Brigitte Stahl
Text
Biography
* 1964 in Stuttgart, DE
lives and works in Stuttgart
Exhibitions at Michael Sturm Gallery:
BLUE NOTE – Marc PoKempner - Photography and members of the gallery (2015)
Brigitte Stahl - scraps (2014)
Mathias Garnitschnig, Claudia Larcher, Liddy Scheffknecht. Brigitte Stahl im Oberlichtraum. (2010)
Brigitte Stahl: Sterngeflecht (2008)
touché (2005)
Brigitte Stahl (2003)
Öl auf Leinwand (2001)
The first thing that strikes one about Brigitte Stahl’s works is her approach to the material and her tiny interventions in it. The materials are simple, often cheap, and they convey an impression that suggests found objects: patterned, painted paper, cardboards and films, wood, glass, Formica, casein paint, enamel, tape—these materials for the basis for all of Brigitte Stahl’s works.

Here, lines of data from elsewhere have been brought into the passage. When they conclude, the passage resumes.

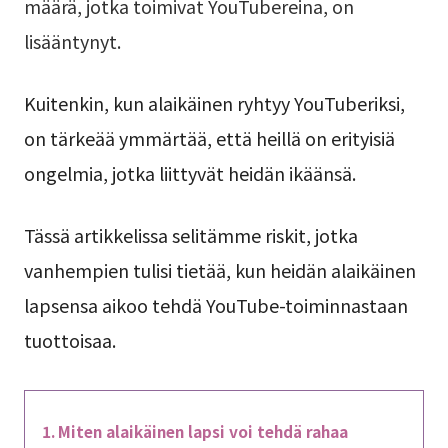
määrä, jotka toimivat YouTubereina, on
lisääntynyt.
Kuitenkin, kun alaikäinen ryhtyy YouTuberiksi,
on tärkeää ymmärtää, että heillä on erityisiä
ongelmia, jotka liittyvät heidän ikäänsä.
Tässä artikkelissa selitämme riskit, jotka
vanhempien tulisi tietää, kun heidän alaikäinen
lapsensa aikoo tehdä YouTube-toiminnastaan
tuottoisaa.
Miten alaikäinen lapsi voi tehdä rahaa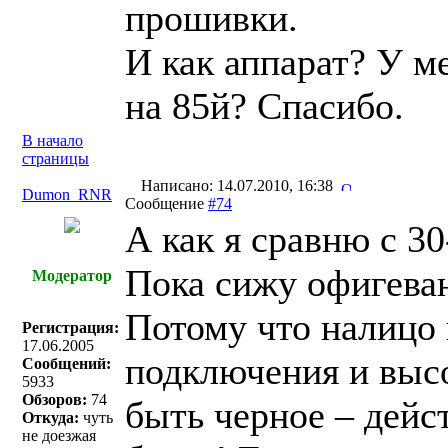
прошивки.
И как аппарат? У м
на 85й? Спасибо.
В начало
страницы
Написано: 14.07.2010, 16:38
Dumon_RNR
Сообщение
#74
А как я сравню с 30
Пока сижу офигева
Модератор
Потому что налицо
Регистрация:
17.06.2005
подключения и высо
Сообщений:
5933
Обзоров:
74
быть черное – дейст
Откуда:
чуть
не доезжая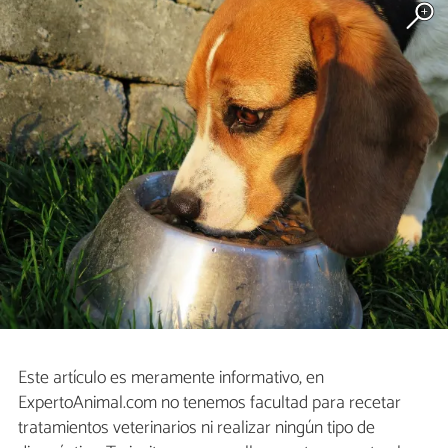
Este artículo es meramente informativo, en
ExpertoAnimal.com no tenemos facultad para recetar
tratamientos veterinarios ni realizar ningún tipo de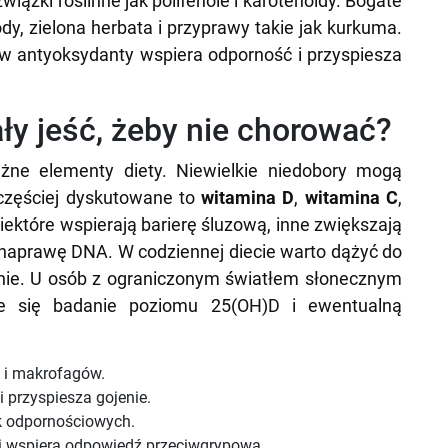
wiązki roślinne jak polifenole i karotenoidy. Bogate
dy, zielona herbata i przyprawy takie jak kurkuma.
w antyoksydanty wspiera odporność i przyspiesza
ły jeść, żeby nie chorować?
ężne elementy diety. Niewielkie niedobory mogą
jczęściej dyskutowane to
witamina D
,
witamina C
,
 niektóre wspierają barierę śluzową, inne zwiększają
ą naprawę DNA. W codziennej diecie warto dążyć do
nie. U osób z ograniczonym światłem słonecznym
je się badanie poziomu 25(OH)D i ewentualną
 i makrofagów.
 przyspiesza gojenie.
ek odpornościowych.
 i wspiera odpowiedź przeciwgrypową.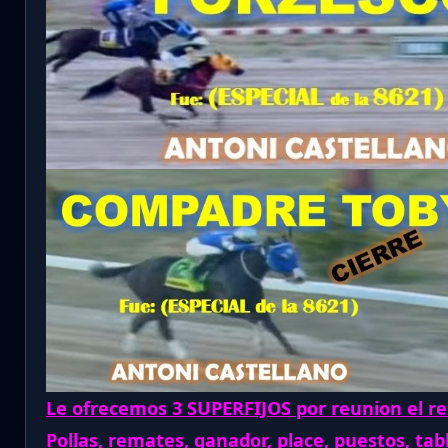
Le ofrecemos 3 SUPERFIJOS por reunion el re
Pollas, remates, ganador, place, puestos, tab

In the harmony of material, surface, texture, color, plasticity, and form, her works evolve sensitively arranged delicacies, betraying an aesthetic sense that knows precisely the line where roughness becomes ugly and beauty boring.

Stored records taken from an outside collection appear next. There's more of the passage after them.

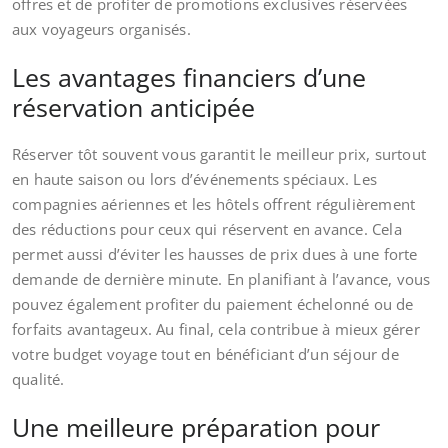
offres et de profiter de promotions exclusives réservées
aux voyageurs organisés.
Les avantages financiers d’une
réservation anticipée
Réserver tôt souvent vous garantit le meilleur prix, surtout
en haute saison ou lors d’événements spéciaux. Les
compagnies aériennes et les hôtels offrent régulièrement
des réductions pour ceux qui réservent en avance. Cela
permet aussi d’éviter les hausses de prix dues à une forte
demande de dernière minute. En planifiant à l’avance, vous
pouvez également profiter du paiement échelonné ou de
forfaits avantageux. Au final, cela contribue à mieux gérer
votre budget voyage tout en bénéficiant d’un séjour de
qualité.
Une meilleure préparation pour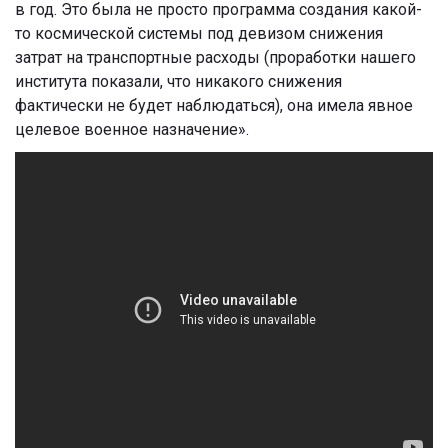
в год. Это была не просто программа создания какой-
то космической системы под девизом снижения
затрат на транспортные расходы (проработки нашего
института показали, что никакого снижения
фактически не будет наблюдаться), она имела явное
целевое военное назначение».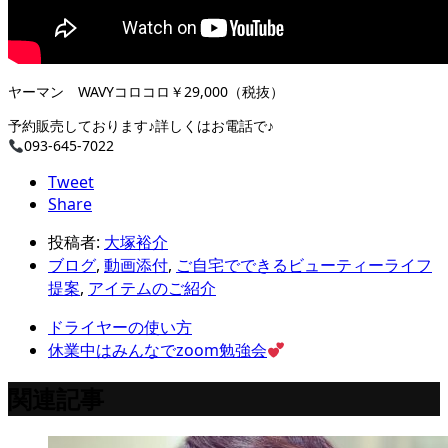
ヤーマン WAVYコロコロ￥29,000（税抜）
予約販売しております♪詳しくはお電話で♪
093-645-7022
Tweet
Share
投稿者:
大塚裕介
ブログ
,
動画添付
,
ご自宅でできるビューティーライフ
提案
,
アイテムのご紹介
ドライヤーの使い方
休業中はみんなでzoom勉強会
関連記事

A key concept for an understanding of Brigitte Stahl’s artistic thinking is composition, in its literal meaning as “putting together.” The composed is not a result but a state in a process in which materials and forms are gently deconstructed and recomposed.
This process begins with a special sense for details that is essential to Brigitte Stahl’s work—in both small and large formats. This process ends temporarily with the viewer, only to reflect back on the work again. This occurs naturally, without hurdles or friction. Some pieces have to be forced into their new position, sometimes violently, resulting in rough patches, warping, and vexation. Correspondingly, as viewer one feels compelled to decode the composed objects and materials, to separate them from the significance of their original context, in order to grasp them as a new artistic phenomenon.